And that is it! The custom mutator works seamlessly with the rest of the system. Being able to quickly tweak fuzzers like this is great for adapting to your target. Experiments like this can help us quickly iterate when combined with performance measurements.

...
[Stats #0] run time: 0h-0m-1s, clients: 1, corpus: 76, objectives: 1, executions: 2339, exec/sec: 1.895k
[Testcase #0] run time: 0h-0m-1s, clients: 1, corpus: 77, objectives: 1, executions: 2386, exec/sec: 1.933k
[Stats #0] run time: 0h-0m-1s, clients: 1, corpus: 77, objectives: 1, executions: 2386, exec/sec: 1.928k
[Testcase #0] run time: 0h-0m-1s, clients: 1, corpus: 78, objectives: 1, executions: 2392, exec/sec: 1.933k
...

Example Problem

At this point, we have a separate target you may want to experiment with!

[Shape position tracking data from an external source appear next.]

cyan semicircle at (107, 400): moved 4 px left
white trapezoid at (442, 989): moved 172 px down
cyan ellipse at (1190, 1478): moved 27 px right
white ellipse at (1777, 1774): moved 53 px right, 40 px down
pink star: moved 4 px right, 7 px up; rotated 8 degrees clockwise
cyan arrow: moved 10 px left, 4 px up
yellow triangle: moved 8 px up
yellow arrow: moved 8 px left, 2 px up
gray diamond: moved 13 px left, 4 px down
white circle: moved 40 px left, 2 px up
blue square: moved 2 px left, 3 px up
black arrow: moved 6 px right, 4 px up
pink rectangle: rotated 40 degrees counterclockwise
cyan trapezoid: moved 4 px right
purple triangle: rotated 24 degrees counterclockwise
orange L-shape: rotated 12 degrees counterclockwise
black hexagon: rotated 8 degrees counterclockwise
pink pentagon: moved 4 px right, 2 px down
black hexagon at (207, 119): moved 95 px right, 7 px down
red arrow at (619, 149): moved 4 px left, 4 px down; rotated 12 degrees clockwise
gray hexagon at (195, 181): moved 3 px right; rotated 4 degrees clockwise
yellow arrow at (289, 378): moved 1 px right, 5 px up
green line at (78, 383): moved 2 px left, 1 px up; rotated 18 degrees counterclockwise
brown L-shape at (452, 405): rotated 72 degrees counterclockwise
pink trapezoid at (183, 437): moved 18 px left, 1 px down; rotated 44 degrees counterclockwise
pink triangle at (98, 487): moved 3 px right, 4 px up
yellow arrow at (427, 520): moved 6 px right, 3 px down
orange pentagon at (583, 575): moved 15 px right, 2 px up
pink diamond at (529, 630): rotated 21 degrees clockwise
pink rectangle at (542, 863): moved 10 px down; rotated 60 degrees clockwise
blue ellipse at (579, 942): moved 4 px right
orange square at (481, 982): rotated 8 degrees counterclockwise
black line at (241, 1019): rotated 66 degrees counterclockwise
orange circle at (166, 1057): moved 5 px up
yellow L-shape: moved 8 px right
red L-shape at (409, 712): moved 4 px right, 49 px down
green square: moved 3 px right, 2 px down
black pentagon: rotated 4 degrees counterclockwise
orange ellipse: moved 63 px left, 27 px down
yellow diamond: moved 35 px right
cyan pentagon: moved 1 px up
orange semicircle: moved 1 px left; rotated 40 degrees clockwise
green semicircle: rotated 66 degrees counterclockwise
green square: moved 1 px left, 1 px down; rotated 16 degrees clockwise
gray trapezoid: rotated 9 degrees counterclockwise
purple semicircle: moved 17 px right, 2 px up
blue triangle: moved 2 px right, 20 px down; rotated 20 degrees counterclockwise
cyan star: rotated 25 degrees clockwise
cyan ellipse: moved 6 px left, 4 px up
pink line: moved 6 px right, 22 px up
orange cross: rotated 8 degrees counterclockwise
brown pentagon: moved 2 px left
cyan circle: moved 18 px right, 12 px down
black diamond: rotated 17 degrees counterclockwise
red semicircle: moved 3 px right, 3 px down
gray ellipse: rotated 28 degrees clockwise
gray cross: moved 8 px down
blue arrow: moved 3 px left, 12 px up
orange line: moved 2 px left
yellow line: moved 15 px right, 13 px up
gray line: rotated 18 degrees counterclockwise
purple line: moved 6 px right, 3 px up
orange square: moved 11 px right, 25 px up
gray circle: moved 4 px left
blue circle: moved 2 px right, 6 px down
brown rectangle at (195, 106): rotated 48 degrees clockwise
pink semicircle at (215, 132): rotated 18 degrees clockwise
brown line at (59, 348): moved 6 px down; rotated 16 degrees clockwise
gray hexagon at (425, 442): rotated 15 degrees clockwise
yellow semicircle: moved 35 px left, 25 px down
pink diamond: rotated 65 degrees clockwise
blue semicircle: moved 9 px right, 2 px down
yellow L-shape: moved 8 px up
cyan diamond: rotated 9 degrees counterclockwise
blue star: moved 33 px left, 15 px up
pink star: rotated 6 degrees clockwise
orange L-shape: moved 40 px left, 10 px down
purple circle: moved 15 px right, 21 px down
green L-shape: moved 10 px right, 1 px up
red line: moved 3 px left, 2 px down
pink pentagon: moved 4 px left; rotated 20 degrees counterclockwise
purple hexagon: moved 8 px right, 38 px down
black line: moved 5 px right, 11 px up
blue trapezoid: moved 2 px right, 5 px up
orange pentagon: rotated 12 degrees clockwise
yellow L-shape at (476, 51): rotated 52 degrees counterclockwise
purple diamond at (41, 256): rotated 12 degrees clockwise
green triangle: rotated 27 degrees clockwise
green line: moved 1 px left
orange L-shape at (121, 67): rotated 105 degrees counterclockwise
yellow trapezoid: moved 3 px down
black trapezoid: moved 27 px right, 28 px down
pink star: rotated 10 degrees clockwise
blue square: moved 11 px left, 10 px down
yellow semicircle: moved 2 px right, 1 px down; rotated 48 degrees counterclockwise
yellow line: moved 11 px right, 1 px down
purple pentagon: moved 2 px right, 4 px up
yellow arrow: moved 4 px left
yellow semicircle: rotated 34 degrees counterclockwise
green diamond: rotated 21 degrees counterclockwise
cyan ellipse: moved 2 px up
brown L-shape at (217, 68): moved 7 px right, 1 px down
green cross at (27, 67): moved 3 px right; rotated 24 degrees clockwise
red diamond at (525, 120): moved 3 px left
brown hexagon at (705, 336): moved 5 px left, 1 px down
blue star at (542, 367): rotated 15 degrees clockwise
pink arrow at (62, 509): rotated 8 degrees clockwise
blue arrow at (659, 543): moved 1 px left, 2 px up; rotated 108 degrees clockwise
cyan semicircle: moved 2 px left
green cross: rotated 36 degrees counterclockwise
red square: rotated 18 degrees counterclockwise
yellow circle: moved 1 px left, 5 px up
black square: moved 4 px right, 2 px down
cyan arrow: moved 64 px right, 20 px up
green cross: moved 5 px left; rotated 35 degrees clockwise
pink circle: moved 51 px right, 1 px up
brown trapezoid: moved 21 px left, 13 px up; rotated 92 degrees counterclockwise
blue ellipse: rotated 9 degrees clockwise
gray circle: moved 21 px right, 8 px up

It is a program that contains a small maze, and gives you a chance to create a fuzzer with some custom feedback or mutations to better traverse the maze and discover a crash. Play around with some of the concepts we have introduced here, and see how fast your fuzzer can solve the maze.

./maze_target/

[jordan maze_target]$ ./maze -p

██████████████
█.██......█ ██
█....██ █.☺  █
██████  █ ██ █
██   ██████  █
█  █  █     ██
█ ███   ██████
█  ███ ██   ██
██   ███  █  █
████ ██  ███ █
█    █  ██ █ █
█ ████ ███ █ █
█          █  
████████████

Found:

  ############
  #          #
# # ### #### #
# # ##  #...@#
# ###  ##.####
#  #  ###...##
##   ## ###..#
######...###.#
##.....#..#..#
#..######...##
#.##.#  ######
#....# ##....#
## #......##.#
[Testcase #0] run time: 0h-0m-2s, clients: 1, corpus: 49, objectives: 0, executions: 5745, exec/sec: 2.585k
Found:

  ############
  #          #
# # ### ####@#
# # ##  #....#
# ###  ##.####
#  #  ###...##
##   ## ###..#
######...###.#
##.....#..#..#
#..######...##
#.##.#  ######
#....# ##....#
## #......##.#
[Testcase #0] run time: 0h-0m-3s, clients: 1, corpus: 50, objectives: 0, executions: 8892, exec/sec: 2.587k

Going Faster

Persistent Fuzzer

In previous examples, we have made use of the ForkserverExecutor which works with the forkserver that afl-clang-fast inserted into our target. While the fork server does give us a great speed boost by reducing the start-up time for each target process, we still require a new process for each test case. If we can instead run multiple test cases in one process, we can speed up our fuzzing greatly. Running multiple testcases per target process is often called "persistent mode" fuzzing.

As they say in the AFL++ documentation:

Basically, if you do not fuzz a target in persistent mode, then you are just doing it for a hobby and not professionally :-).

Some targets do not play well with persistent mode. Anything that changes lots of global state each run can have trouble, as we want each test case to run in isolation as much as possible. Even for targets well suited for persistent mode, we usually will have to create a harness around the target code. This harness is just a bit of code we write to call in to the target for fuzzing. The AFL++ documentation on persistent mode with LLVM is a great reference for writing these kinds of harnesses.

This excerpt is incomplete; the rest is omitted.